Would you please give every entry again exactly, without the pictures?

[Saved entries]
____________________
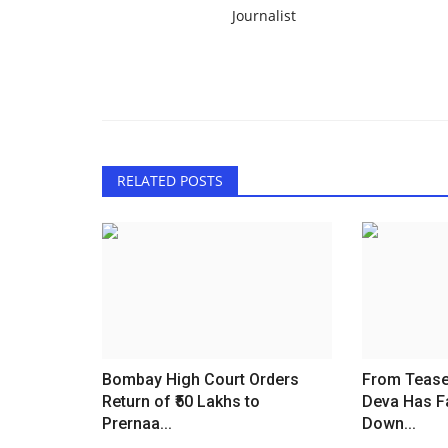
Journalist
RELATED POSTS
Bombay High Court Orders
From Teaser
Return of ₹50 Lakhs to
Deva Has F
Prernaa...
Down...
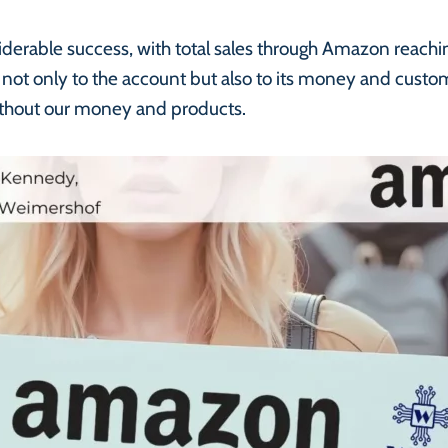
derable success, with total sales through Amazon reach
not only to the account but also to its money and cust
 without our money and products.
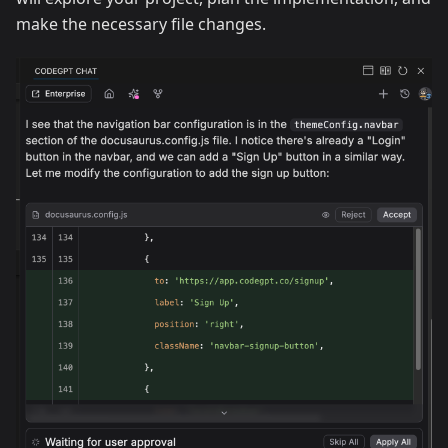
make the necessary file changes.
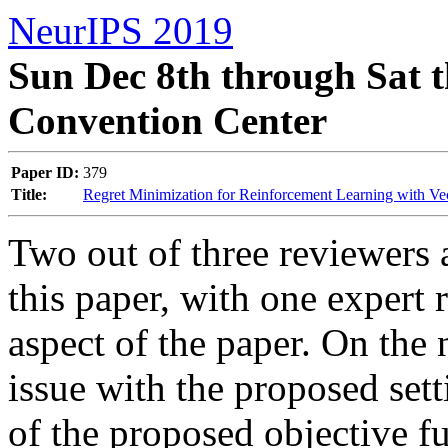
NeurIPS 2019
Sun Dec 8th through Sat t
Convention Center
Paper ID:
379
Title:
Regret Minimization for Reinforcement Learning with Ve
Two out of three reviewers a
this paper, with one expert 
aspect of the paper. On the 
issue with the proposed setti
of the proposed objective f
____________________
Exercise result |
Journalist
RELATED POSTS
Bombay High Court Orders
From Teaser
Return of ₹50 Lakhs to
Deva Has F
Prernaa...
Down...
derable success, with total sales through Amazon reach
not only to the account but also to its money and cust
 without our money and products.
make the necessary file changes.
NeurIPS 2019
Sun Dec 8th through Sat t
Convention Center
Paper ID:
379
Title:
Regret Minimization for Reinforcement Learning with Ve
Two out of three reviewers a
this paper, with one expert 
aspect of the paper. On the 
issue with the proposed setti
of the proposed objective f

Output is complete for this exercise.